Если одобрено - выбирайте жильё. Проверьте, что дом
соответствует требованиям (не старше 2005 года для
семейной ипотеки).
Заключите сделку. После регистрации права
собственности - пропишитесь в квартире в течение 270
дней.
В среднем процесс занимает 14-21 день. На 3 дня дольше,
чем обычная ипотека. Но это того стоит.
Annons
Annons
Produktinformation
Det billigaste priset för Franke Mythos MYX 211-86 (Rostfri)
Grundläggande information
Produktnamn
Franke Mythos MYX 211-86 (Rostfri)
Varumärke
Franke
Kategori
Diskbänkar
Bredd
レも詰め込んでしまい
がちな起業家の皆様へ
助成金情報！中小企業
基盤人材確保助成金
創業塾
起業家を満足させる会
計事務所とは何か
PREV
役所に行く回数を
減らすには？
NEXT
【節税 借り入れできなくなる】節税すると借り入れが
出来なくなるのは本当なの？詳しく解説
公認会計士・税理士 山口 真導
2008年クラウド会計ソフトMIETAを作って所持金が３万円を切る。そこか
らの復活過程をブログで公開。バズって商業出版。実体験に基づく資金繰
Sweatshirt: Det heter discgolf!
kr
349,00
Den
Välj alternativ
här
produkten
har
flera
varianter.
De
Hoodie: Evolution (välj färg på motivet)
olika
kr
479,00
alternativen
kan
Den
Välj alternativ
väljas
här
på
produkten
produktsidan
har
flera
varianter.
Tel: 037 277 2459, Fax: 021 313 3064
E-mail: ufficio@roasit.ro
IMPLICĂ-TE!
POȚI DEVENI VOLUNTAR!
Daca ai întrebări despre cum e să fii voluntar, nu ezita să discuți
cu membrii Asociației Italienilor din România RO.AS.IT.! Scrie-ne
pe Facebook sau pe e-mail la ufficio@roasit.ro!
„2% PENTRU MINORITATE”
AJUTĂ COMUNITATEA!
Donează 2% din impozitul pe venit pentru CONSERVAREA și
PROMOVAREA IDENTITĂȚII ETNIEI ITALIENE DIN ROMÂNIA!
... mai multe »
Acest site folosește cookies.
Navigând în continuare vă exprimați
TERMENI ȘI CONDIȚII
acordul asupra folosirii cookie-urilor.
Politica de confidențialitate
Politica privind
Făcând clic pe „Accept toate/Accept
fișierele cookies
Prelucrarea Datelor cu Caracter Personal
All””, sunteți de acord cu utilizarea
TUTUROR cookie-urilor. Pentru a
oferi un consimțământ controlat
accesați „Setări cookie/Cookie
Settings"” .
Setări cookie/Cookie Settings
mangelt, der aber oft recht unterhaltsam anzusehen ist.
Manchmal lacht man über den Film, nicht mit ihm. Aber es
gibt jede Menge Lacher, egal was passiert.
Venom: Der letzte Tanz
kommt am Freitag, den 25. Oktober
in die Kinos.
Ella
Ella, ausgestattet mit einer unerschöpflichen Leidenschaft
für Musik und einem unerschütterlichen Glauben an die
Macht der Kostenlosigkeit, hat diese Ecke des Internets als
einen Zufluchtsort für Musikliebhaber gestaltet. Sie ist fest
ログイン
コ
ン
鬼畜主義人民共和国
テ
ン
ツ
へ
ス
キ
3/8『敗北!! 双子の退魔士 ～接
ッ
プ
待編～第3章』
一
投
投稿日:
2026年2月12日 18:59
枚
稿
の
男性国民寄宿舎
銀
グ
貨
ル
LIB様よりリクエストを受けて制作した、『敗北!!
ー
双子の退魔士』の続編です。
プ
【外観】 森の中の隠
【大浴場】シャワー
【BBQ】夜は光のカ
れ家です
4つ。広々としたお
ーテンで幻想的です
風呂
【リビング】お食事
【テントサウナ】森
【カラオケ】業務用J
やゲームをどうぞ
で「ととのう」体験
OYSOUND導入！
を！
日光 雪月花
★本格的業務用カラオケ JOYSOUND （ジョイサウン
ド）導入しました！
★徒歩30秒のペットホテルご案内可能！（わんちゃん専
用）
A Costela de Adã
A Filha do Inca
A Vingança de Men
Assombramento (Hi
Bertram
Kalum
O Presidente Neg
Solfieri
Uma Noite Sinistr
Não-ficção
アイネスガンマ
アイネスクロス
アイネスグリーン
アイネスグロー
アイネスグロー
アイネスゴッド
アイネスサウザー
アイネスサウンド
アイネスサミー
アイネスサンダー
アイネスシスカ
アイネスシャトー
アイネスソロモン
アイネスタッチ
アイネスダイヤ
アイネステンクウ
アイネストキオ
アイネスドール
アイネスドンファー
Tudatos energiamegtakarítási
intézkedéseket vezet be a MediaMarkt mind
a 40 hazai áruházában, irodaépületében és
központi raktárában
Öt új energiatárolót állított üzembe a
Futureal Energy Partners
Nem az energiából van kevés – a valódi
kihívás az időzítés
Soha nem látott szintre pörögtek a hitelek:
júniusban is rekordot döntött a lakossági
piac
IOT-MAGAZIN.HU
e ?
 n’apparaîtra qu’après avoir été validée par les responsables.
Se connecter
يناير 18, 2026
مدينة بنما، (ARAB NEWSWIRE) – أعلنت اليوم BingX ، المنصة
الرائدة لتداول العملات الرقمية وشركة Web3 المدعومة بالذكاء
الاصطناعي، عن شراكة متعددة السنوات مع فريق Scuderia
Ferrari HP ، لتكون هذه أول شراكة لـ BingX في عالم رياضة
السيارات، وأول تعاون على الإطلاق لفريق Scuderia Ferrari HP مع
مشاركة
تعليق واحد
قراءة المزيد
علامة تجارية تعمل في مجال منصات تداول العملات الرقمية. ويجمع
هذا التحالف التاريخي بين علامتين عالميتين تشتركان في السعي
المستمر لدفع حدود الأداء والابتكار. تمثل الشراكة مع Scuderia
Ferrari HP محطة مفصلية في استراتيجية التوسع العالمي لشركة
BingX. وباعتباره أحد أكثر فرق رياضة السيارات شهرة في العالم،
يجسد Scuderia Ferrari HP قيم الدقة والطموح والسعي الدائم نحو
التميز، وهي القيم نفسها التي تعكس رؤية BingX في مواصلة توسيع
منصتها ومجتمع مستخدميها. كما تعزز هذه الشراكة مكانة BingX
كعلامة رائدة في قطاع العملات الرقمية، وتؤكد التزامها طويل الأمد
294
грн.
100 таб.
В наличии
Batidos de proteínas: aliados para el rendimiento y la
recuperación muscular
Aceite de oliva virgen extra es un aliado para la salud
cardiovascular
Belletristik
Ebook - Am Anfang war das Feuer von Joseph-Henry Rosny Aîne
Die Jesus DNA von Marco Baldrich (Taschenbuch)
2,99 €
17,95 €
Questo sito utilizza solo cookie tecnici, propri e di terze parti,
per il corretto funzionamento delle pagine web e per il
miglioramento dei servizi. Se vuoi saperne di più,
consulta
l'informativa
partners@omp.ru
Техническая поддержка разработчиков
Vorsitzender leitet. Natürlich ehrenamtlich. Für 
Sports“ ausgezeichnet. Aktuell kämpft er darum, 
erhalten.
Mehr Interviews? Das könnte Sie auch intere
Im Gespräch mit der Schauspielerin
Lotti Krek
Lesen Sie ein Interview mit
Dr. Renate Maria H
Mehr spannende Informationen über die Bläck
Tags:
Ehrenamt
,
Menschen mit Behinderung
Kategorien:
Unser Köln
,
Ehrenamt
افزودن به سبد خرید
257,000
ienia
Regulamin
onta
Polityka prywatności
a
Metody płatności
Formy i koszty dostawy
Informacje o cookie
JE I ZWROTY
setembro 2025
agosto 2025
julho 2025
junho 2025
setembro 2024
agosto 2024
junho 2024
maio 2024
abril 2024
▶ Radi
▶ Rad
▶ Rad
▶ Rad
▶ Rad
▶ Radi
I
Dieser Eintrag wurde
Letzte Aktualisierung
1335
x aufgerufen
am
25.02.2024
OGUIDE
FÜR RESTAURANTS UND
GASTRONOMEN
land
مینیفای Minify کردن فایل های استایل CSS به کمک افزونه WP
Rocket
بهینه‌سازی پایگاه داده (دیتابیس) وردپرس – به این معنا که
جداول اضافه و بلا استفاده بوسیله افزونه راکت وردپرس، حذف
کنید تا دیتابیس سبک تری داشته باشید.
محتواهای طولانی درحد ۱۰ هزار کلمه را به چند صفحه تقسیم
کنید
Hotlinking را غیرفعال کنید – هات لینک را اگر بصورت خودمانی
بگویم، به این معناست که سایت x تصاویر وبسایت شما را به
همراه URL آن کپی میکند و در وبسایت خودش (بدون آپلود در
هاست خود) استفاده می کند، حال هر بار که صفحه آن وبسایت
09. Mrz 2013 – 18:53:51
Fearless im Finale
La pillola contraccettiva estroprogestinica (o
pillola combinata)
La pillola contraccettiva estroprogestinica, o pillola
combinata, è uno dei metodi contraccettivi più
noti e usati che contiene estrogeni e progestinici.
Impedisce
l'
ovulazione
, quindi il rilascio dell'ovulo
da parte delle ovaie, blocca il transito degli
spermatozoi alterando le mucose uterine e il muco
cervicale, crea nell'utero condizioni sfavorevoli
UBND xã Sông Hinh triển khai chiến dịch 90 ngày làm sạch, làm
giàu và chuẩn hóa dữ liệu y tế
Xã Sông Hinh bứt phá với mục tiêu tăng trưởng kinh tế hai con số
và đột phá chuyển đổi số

_ _ _

▸ Activity
In the records above, each line with the string "urilor" should be copied.

▸ Result for this exercise
acordul asupra folosirii cookie-urilor.
TUTUROR cookie-urilor. Pentru a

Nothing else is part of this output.